Informed consent form (Adolescents) - Parent agreement
Please read this form carefully. It might take 15 minutes. You may give or withhold consent freely. When you sign this document, it represents an agreement between us.
Therapist Introduction
I am Dr. Vaisnvy Kapur, Clinical Psychologist and Psychotherapist (M.Phil. & Ph.D. in Clinical Psychology, NIMHANS, Bengaluru). I am trained to see individuals (children, adolescents, and adults), couples, families, and groups for therapy. I have over 10 years of experience and currently offer only online therapy. Therapy with me is collaborative. My work style is integrative and tailored to your unique needs and circumstances.
Consultation Phase (1–4 sessions or more)
- Exploration of your and your adolescent’s concerns, history, relationships, current life context, and risks (if any).
- You and your adolescent may choose what to share. However, sometimes it is helpful to gently push oneself a little and see whether some benefit may come from enduring discomfort, if any, and continuing to engage.
- You and your adolescent have the right to inquire about my training and experience with your specific concerns.
- Purpose: mutual assessment of fit and whether I can help.
- After the consultation, we will have a discussion about our understanding of situation at hand, whether we want to proceed with therapy, and decide how to move forward based on the results of that discussion.
Sessions
- Sessions will be on Google meet, for 60 minutes, weekly, same day/time whenever possible.
- First session: photo ID verification required (teletherapy guideline).
- No recording by either party is allowed.
- Number of sessions is not fixed; decided jointly based on progress.
- You and your adolescent may ask any questions about what is happening in therapy at any time.
- If anything in therapy feels off or bothers them or you, I encourage you both to talk to me so that we can work through it openly.
- You may be invited to some sessions (separately or together with your adolescent) when clinically helpful, with your adolescent’s knowledge and, wherever possible, their assent.
Fees, Booking, Cancellation & Rescheduling
- ₹2500 per 60-minute session (including assessment sessions). Sliding-scale slots are subject to availability.
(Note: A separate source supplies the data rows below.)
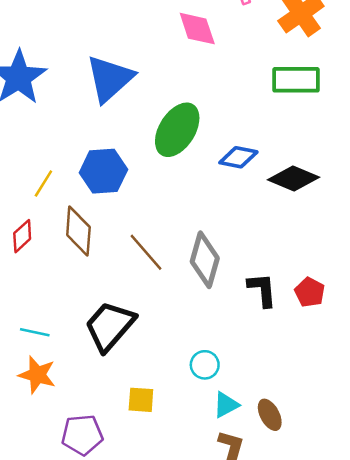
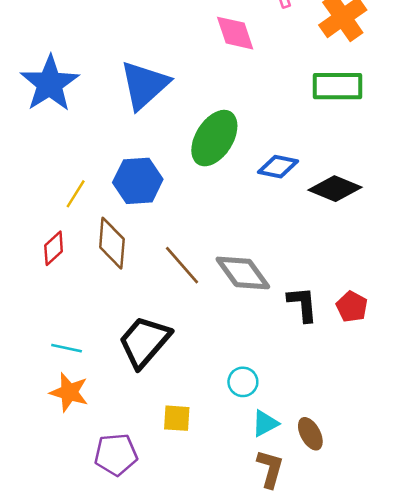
gray diamond: (205, 260) -> (243, 273), turned -52

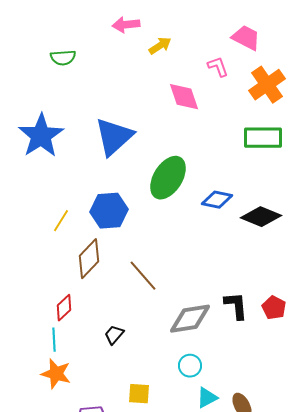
brown diamond: (112, 243) -> (89, 259), turned 39
red diamond: (54, 248) -> (64, 308), moved
gray diamond: (243, 273) -> (190, 319), moved, turned -63
black trapezoid: (144, 342) -> (114, 335), size x0.5
cyan line: (67, 348) -> (54, 340), turned 75

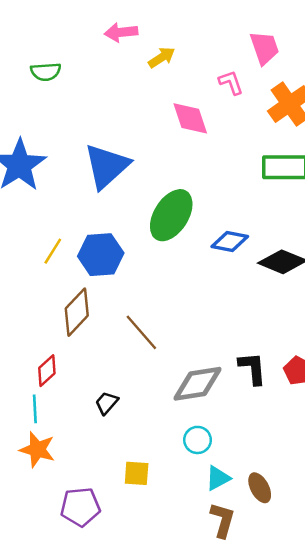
pink trapezoid: (246, 38) -> (264, 48), turned 44
yellow line: (61, 221) -> (53, 251), moved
- Sessions may extend to 90 minutes only if I judge it clinically necessary (+₹1250 for extra 30 min).
- Time management is a shared responsibility. If a session runs beyond 60 minutes for any reason, the extension fee will apply and be billed.
- Fees increase annually- 10% every April – advance notice will be given. No surprises will be involved.
- Appointments are booked and paid in advance via https://respairclinic.com
- For cancellation/rescheduling without charge: inform latest by evening before the immediately previous working day ahead of appointment date. (Quick rule of thumb: Count back two full business days from your appointment date and make sure we hear from you before the end of that earlier day.)
- Best efforts will be made to reschedule within 1–2 weeks. If a suitable slot is not available or doesn’t fit your schedule, the session is charged in full with no refund.
- Genuine emergencies will be handled with flexibility and understanding, at my professional discretion and with your well-being in mind.
- Late cancellation (<1 full working day ahead of appointment date) or no-show: full fee will be charged, no refund.
- My cancellations: reschedule or full refund (1–7 working days).
- Lateness >15 min without intimation will lead to session being cancelled and charged.
- I take planned quarterly breaks (you will be informed in advance).
- If your adolescent misses three sessions in a row and you/they don’t reply to rescheduling attempts, I will assume therapy has ended and will offer the slot to someone else.
Payment details
Please check the option that you have chosen at the time of fee payment. Your choice of fee is entirely voluntary and does not affect the quality of care you receive.
- [ ] Standard fee
- [ ] Reduced fee
If you selected reduced fee:
Terms of sliding scale
I understand that:
- I will choose a fee that reflects my current financial reality.
- No proof of income is required. This operates on dignity, trust and honesty.
- The fee I select should be an amount I can pay consistently for at least the next 6 months.
- My therapist and I will check in periodically (typically every 6–12 months or sooner if my circumstances change) to see whether the fee still fits my circumstances. If my situation improves, we may adjust upward. If it becomes harder, we can discuss further.
- Reduced-fee slots are limited. I understand this is extended in good faith.
My chosen fee per session at present: ₹______
I understand and agree to the terms of sliding scale fees at Respair Clinic.
Yes
No
Confidentiality
Your adolescent’s information is strictly confidential, with some important exceptions.
Who Is the Client?
For individual adolescent therapy, your adolescent is the primary client. This means:
- Session content belongs to them and is kept private, within ethical and legal limits commonly applied in adolescent therapy.
- You, as parent/guardian, have an important role in supporting their treatment and safety, and you may receive general updates about progress, attendance, and risk concerns, but not detailed disclosure of what your adolescent shares in sessions unless they agree or there is significant risk.
Limits of Confidentiality
Confidentiality is limited in the following situations:
- Documentation will be maintained for my reference.
- Professional consultation is an important aspect of a healthy psychotherapy practice. In clinical supervision/peer/legal consultation anonymised initials or pseudonyms are used. Identifying details are not shared.
- Situations that involve risk to self or to others:
- If your adolescent discloses a plan to harm or kill an identifiable person, I am legally and ethically required to take steps to prevent that harm.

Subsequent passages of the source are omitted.